Maybe they all were dead. Maybe they had a change of heart.
The border crisis. The housing crisis. The inflation crisis. Problems that seem almost luxurious. Wiped away, almost instantly, because of Paris.
The hand-wringing over who comes in, who stays out stopped. The gaslighting stopped. People shut their doors. Reached for guns. Welcomed the walls.
If you time traveled back to the turn of the century, the Bishop had said, and asked someone where they expected the biggest wall to be built, surely they would have said between the US and Mexico along the natural barrier of the Rio Grande. But they wouldn't have imagined Corridor West.
Developments in concrete 3D printing accelerated the ability to build big structures quickly, and that one wall so long the focus and crucible of political power, was now a corridor that shut out the rest of the world. A marvel to rival—perhaps even exceed—the wonders of the world ancient and the pre-Paris world which once had the Great Wall of China.
The size of it was staggering.
Boyer had only seen pictures online of the progress made from what used to be southern California up to the north of Canada. The dramatic line that shot straight up from San Diego and curved, an extended parenthesis carved as though by the finger of God in the stony tablet of the new world. With it an entire new law and set of rules for humanity.

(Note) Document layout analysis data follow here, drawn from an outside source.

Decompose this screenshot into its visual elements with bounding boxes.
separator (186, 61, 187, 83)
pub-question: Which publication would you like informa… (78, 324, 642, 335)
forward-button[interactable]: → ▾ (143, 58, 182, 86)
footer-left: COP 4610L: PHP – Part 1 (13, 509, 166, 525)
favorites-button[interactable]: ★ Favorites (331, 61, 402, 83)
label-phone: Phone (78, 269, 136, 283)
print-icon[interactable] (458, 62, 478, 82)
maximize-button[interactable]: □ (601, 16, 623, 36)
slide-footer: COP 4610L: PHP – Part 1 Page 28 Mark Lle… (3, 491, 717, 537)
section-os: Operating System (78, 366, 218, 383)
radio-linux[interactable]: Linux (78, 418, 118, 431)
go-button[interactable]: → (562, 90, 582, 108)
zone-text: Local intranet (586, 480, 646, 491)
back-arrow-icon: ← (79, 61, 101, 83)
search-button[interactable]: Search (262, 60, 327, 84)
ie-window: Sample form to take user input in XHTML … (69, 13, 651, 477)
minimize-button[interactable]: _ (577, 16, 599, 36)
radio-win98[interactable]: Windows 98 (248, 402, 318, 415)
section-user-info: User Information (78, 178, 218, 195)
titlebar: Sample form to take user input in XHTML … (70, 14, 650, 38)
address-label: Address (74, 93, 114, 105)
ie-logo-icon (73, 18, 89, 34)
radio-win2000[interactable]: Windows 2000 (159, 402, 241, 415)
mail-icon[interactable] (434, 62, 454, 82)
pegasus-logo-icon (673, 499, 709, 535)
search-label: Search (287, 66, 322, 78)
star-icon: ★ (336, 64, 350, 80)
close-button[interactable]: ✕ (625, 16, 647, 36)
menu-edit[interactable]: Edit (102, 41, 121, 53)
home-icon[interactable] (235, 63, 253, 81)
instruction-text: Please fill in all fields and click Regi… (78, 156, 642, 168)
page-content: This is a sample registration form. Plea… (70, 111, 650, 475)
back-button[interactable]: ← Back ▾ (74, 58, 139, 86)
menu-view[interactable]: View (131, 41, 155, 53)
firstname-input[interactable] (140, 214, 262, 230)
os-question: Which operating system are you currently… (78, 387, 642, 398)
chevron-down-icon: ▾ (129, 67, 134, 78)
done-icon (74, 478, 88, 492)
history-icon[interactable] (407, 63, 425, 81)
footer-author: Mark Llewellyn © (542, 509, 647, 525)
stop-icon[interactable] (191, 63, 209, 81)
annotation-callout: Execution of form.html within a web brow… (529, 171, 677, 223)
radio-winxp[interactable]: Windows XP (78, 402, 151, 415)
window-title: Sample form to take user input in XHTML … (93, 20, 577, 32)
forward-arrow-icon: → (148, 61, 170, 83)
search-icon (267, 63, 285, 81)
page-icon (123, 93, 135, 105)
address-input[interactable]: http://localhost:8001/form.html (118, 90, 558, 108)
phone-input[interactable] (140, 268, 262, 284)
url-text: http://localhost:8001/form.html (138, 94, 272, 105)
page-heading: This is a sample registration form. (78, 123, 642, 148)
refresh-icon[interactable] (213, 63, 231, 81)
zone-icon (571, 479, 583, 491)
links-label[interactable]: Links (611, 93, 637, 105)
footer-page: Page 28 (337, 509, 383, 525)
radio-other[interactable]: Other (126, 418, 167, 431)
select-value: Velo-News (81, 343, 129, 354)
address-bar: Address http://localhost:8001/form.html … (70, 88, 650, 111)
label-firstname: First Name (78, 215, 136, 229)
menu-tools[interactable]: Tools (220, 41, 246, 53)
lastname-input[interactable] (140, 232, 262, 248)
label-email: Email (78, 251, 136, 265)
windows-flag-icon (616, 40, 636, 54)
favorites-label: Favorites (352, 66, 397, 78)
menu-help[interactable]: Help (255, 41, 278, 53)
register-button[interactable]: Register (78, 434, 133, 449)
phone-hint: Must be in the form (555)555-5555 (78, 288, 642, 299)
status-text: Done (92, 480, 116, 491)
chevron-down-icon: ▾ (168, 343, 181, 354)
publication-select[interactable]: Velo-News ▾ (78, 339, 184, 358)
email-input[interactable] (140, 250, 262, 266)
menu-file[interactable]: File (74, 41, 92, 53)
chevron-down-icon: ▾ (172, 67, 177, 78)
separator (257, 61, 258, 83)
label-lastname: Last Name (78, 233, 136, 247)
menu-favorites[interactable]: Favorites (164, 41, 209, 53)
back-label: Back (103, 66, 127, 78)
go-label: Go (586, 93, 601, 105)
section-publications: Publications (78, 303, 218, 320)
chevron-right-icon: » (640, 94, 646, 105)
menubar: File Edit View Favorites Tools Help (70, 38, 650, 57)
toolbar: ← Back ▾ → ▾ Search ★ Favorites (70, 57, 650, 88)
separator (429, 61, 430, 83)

That parentheses, half of a whole, reflected but also dwarfed a similar line in the East, if you zoomed out on the map of New North. The unfinished line of Corridor East that cut up from the eastern port of New York through Toronto and shot up north. The Great Lakes formed the natural, west-most barrier of the energy sector.

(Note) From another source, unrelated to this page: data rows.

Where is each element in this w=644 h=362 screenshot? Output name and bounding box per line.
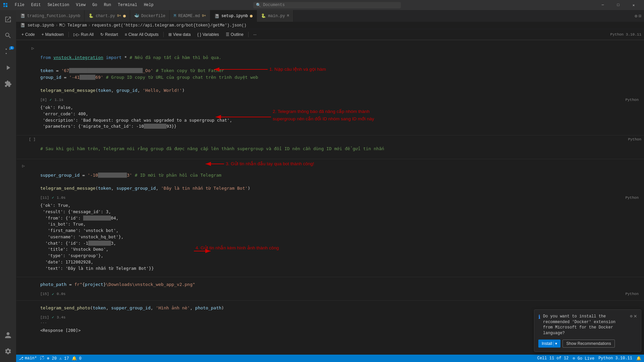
tab-dockerfile[interactable]: 🐳 Dockerfile	[130, 10, 170, 22]
sync-icon[interactable]	[40, 355, 44, 361]
cell-3-exec-count: [11]	[40, 196, 49, 200]
tab-main-py[interactable]: 🐍 main.py M	[257, 10, 293, 22]
show-recommendations-button[interactable]: Show Recommendations	[562, 340, 614, 348]
run-all-icon: ▷▷	[73, 32, 79, 37]
activity-item-search[interactable]	[0, 27, 16, 44]
split-editor-icon[interactable]: ⊡	[639, 13, 641, 19]
svg-rect-3	[6, 5, 7, 7]
cell-3-run-button[interactable]: ▷	[19, 162, 28, 170]
code-label: Code	[25, 32, 35, 37]
close-button[interactable]: ✕	[626, 0, 641, 10]
activity-item-extensions[interactable]	[0, 76, 16, 92]
status-bar-right: Cell 11 of 12 ⊙ Go Live Python 3.10.11 🔔	[537, 356, 641, 361]
menu-terminal[interactable]: Terminal	[116, 2, 139, 8]
breadcrumb-code: requests.get('https://api.telegram.org/b…	[92, 23, 247, 28]
install-label: Install	[542, 341, 552, 346]
menu-selection[interactable]: Selection	[46, 2, 71, 8]
cell-6-dots: ···	[40, 321, 47, 325]
notebook-content[interactable]: ▷ from vnstock.integration import * # Nế…	[16, 40, 644, 355]
tab-label: trading_function.ipynb	[27, 14, 80, 18]
cell-5-exec-count: [21]	[40, 315, 49, 319]
tab-label: main.py	[268, 14, 285, 18]
tab-setup-ipynb[interactable]: 📓 setup.ipynb	[210, 10, 257, 22]
settings-icon[interactable]: ⚙	[635, 13, 637, 19]
menu-help[interactable]: Help	[143, 2, 155, 8]
run-all-label: Run All	[81, 32, 94, 37]
tab-readme[interactable]: M README.md 9+	[170, 10, 210, 22]
toolbar-separator-3	[248, 32, 249, 37]
git-icon: ⎇	[19, 356, 23, 361]
notifications-count[interactable]: 🔔 0	[72, 356, 82, 361]
minimize-button[interactable]: ─	[595, 0, 610, 10]
tab-modified-dot	[123, 15, 126, 17]
errors-count[interactable]: ⊗ 20	[47, 356, 57, 361]
notification-close-button[interactable]: ✕	[634, 314, 637, 336]
cell-3-lang: Python	[625, 196, 639, 200]
outline-icon: ☰	[226, 32, 229, 37]
install-button[interactable]: Install ▾	[538, 340, 560, 348]
activity-item-explorer[interactable]	[0, 11, 16, 27]
outline-button[interactable]: ☰ Outline	[223, 32, 246, 38]
activity-item-accounts[interactable]	[0, 327, 16, 343]
python-status[interactable]: Python 3.10.11	[598, 356, 632, 361]
activity-item-run[interactable]	[0, 60, 16, 76]
svg-rect-0	[3, 3, 5, 5]
tab-label: README.md	[178, 14, 200, 18]
notification-text: Do you want to install the recommended '…	[543, 314, 627, 336]
notification-icon: ℹ	[538, 314, 540, 336]
notifications-bell[interactable]: 🔔	[636, 356, 641, 361]
menu-view[interactable]: View	[74, 2, 87, 8]
cell-3-output: [11] ✓ 1.0s Python {'ok': True, 'result'…	[16, 195, 644, 274]
activity-bar-bottom	[0, 327, 16, 362]
variables-button[interactable]: { } Variables	[195, 32, 222, 38]
view-data-button[interactable]: ⊞ View data	[166, 32, 193, 38]
activity-item-settings[interactable]	[0, 343, 16, 359]
show-recommendations-label: Show Recommendations	[566, 341, 611, 346]
restart-button[interactable]: ↻ Restart	[98, 32, 121, 38]
tab-label: Dockerfile	[141, 14, 165, 18]
menu-file[interactable]: File	[13, 2, 26, 8]
more-button[interactable]: ···	[251, 32, 259, 38]
cell-1-time: 1.1s	[54, 98, 63, 102]
add-markdown-button[interactable]: + Markdown	[39, 32, 66, 38]
variables-icon: { }	[197, 32, 201, 37]
tab-icon: 📓	[214, 14, 219, 19]
notification-settings-icon[interactable]: ⚙	[630, 314, 632, 336]
notification-actions: Install ▾ Show Recommendations	[538, 340, 637, 348]
cell-4-check: ✓	[52, 292, 54, 296]
menu-run[interactable]: Run	[103, 2, 113, 8]
menu-edit[interactable]: Edit	[30, 2, 42, 8]
notification-header: ℹ Do you want to install the recommended…	[538, 314, 637, 336]
cell-2: [ ] Python # Sau khi gọi hàm trên, Teleg…	[16, 135, 644, 156]
tab-chart-py[interactable]: 🐍 chart.py 9+	[85, 10, 130, 22]
warnings-count[interactable]: ⚠ 17	[59, 356, 69, 361]
plus-icon: +	[21, 32, 24, 37]
breadcrumb-file: 📓 setup.ipynb	[20, 23, 54, 28]
dropdown-arrow-icon[interactable]: ▾	[553, 341, 557, 346]
app-icon	[3, 2, 8, 8]
cell-3: ▷ supper_group_id = '-10███████████3' # …	[16, 159, 644, 195]
variables-label: Variables	[203, 32, 219, 37]
maximize-button[interactable]: □	[610, 0, 626, 10]
tab-icon: M	[174, 14, 176, 18]
markdown-label: Markdown	[45, 32, 64, 37]
branch-name: main*	[25, 356, 37, 361]
breadcrumb-section: M⬡ Telegram	[59, 23, 87, 28]
cell-3-output-text: {'ok': True, 'result': {'message_id': 3,…	[40, 201, 641, 273]
search-icon: 🔍	[256, 3, 261, 8]
cell-3-time: 1.0s	[57, 196, 65, 200]
notification-docker: ℹ Do you want to install the recommended…	[534, 309, 641, 352]
tab-icon: 🐍	[89, 13, 94, 18]
tab-trading-function[interactable]: 📓 trading_function.ipynb	[16, 10, 85, 22]
go-live-btn[interactable]: ⊙ Go Live	[573, 356, 594, 361]
add-code-button[interactable]: + Code	[19, 32, 38, 38]
menu-bar[interactable]: File Edit Selection View Go Run Terminal…	[13, 2, 155, 8]
search-placeholder: Documents	[263, 3, 285, 7]
tab-icon: 🐍	[261, 13, 266, 18]
search-bar[interactable]: 🔍 Documents	[253, 2, 401, 8]
clear-outputs-button[interactable]: ≡ Clear All Outputs	[122, 32, 161, 38]
activity-item-source-control[interactable]: 1	[0, 44, 16, 60]
cell-1-run-button[interactable]: ▷	[29, 44, 37, 52]
menu-go[interactable]: Go	[91, 2, 98, 8]
run-all-button[interactable]: ▷▷ Run All	[71, 32, 96, 38]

From that satellite view it all looked so simple, factual. The walls grew longer every day as concrete sections replaced the hovering drones which didn’t move, just floated higher above the new structures, their multiple lenses pointed in every direction.
From space, it all looked so neat. As though the map were a casual afterthought, completing a long sentence in history. Between order, darkness. Before progress, chaos. An explanation to the passengers who launched off world. What was the message? This is where it all ends up.
Boyer checked the gauge on her dashboard. She would reach Maskwacis by dusk. There was enough charge. The road was carefully protected from the air, but she couldn’t help but double check every few miles.
Soon she’d be outside the wall. And a stone's throw from the Phos.